Well, like Jim said, the bands are darker now than in days gone by. Like I said, it looks legit to me. The bands can vary somewhat in shade.


----------



## Stinkdyr (Jun 19, 2009)

The Bock are not made in cuba, are they?
The others look real to me. But the proof is in the smoking.
How did they taste?


----------



## quo155 (Aug 10, 2010)

Stinkdyr said:


> The Bock are not made in cuba, are they?
> The others look real to me.
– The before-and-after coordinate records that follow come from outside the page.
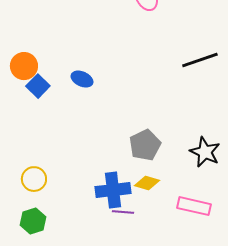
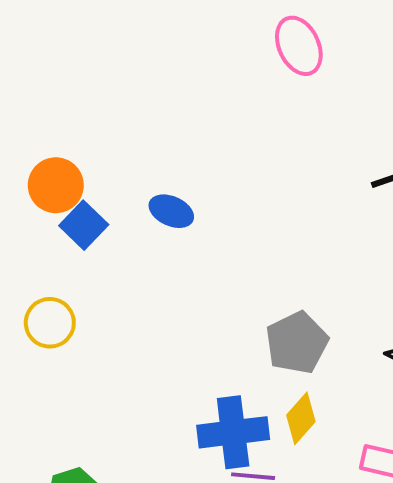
yellow circle: (34, 179) -> (50, 323), moved
yellow diamond: (147, 183) -> (301, 418), turned -65

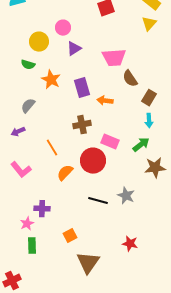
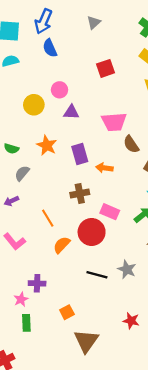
purple triangle: (74, 49) -> (71, 112), turned 35
green semicircle: (28, 65) -> (11, 149), moved

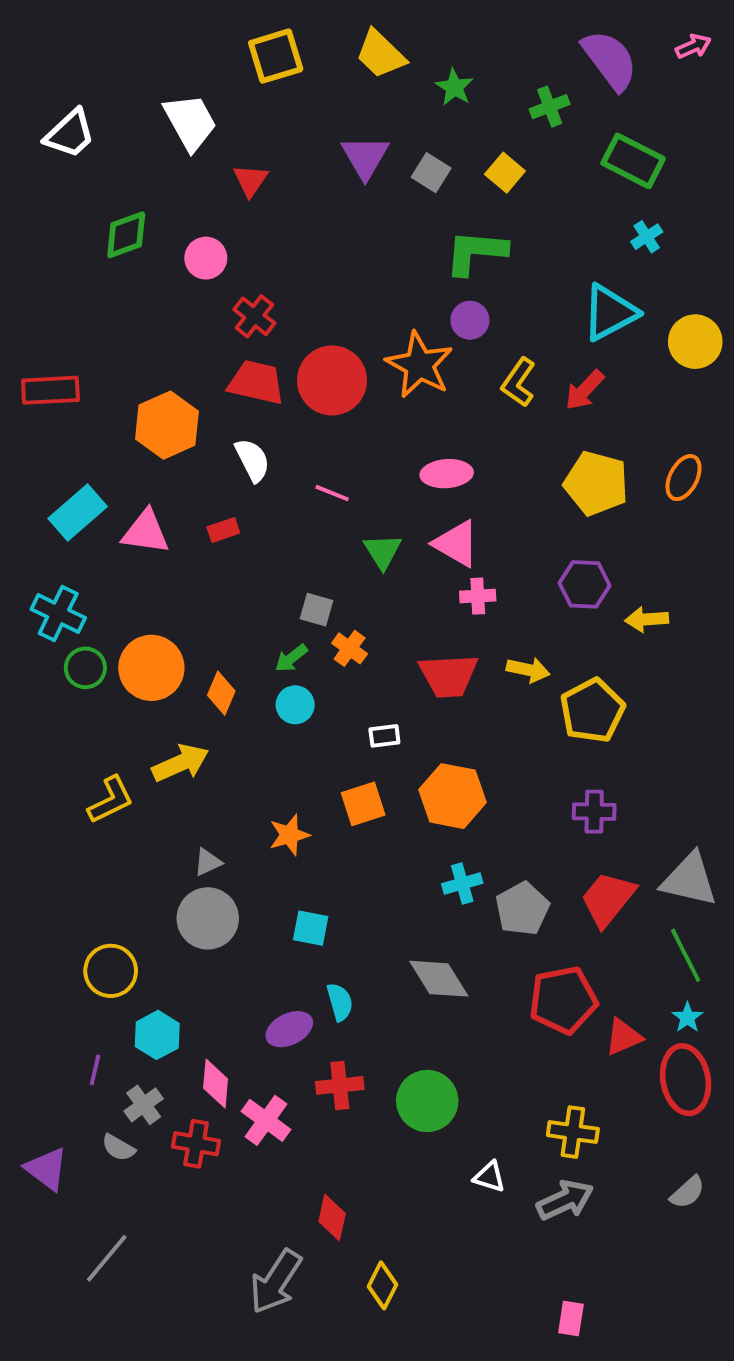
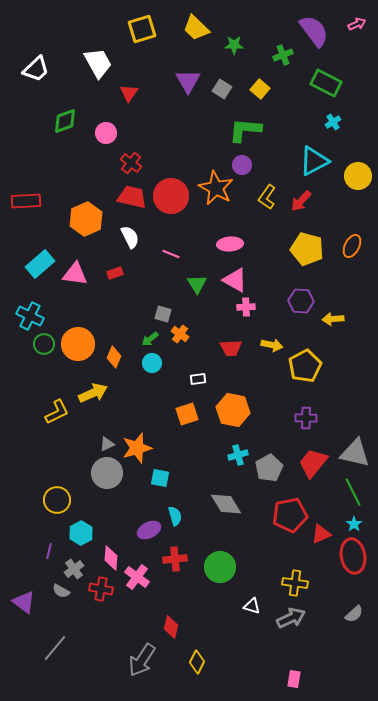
green star: (454, 87) -> (234, 45), turned -30
red trapezoid: (449, 676) -> (231, 348), size x0.7
orange star: (289, 835) -> (137, 448), moved, size x1.4

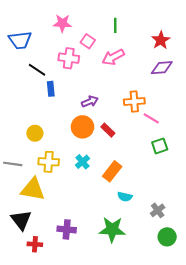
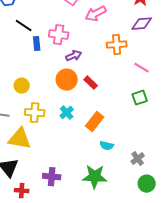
pink cross: (69, 58) -> (59, 35), moved
orange cross: (134, 102) -> (117, 45), moved
pink line: (151, 118) -> (142, 68), moved

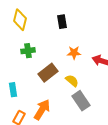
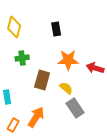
orange star: (74, 53) -> (68, 60), size x1.5
brown rectangle: (48, 73) -> (42, 80), turned -36

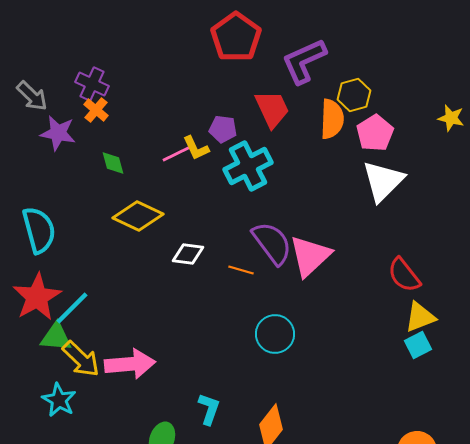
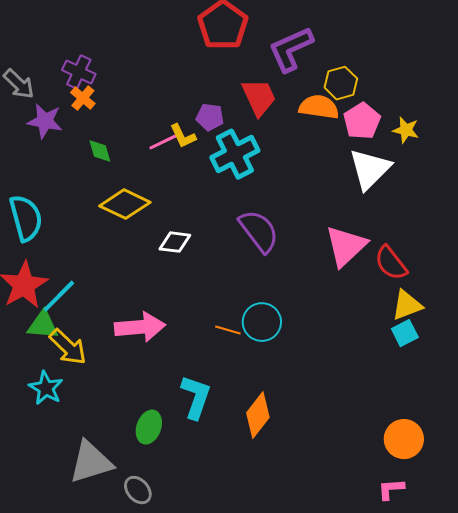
yellow star: (451, 118) -> (406, 130), moved
orange semicircle: (332, 119) -> (319, 107), turned -84
pink triangle: (310, 256) -> (346, 246), moved
orange line: (241, 270) -> (228, 330), moved
pink arrow: (130, 364) -> (140, 327), moved
cyan L-shape: (209, 409) -> (196, 397), size x1.4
But the proof is in the smoking.
> How did they taste?


I have not smoked any of these yet...but looking to try them all pretty soon!

We will see...how that pudding tastes...NC or CC...


----------



## Habano (Jul 5, 2010)

quo155 said:


> I have not smoked any of these yet...but looking to try them all pretty soon!
> 
> We will see...how that pudding tastes...NC or CC...


Once you get a lot of CC pudding, you may find yourself never going back to the NC pudding.


----------



## quo155 (Aug 10, 2010)

Starbuck said:


> Once you get a lot of CC pudding, you may find yourself never going back to the NC pudding.


That's what I hear...and I am looking forward to new "pudding"...just letting them rest a little...then I will review the Fake CC's and CC's here...(That is if the fakes don't kill me first!)


----------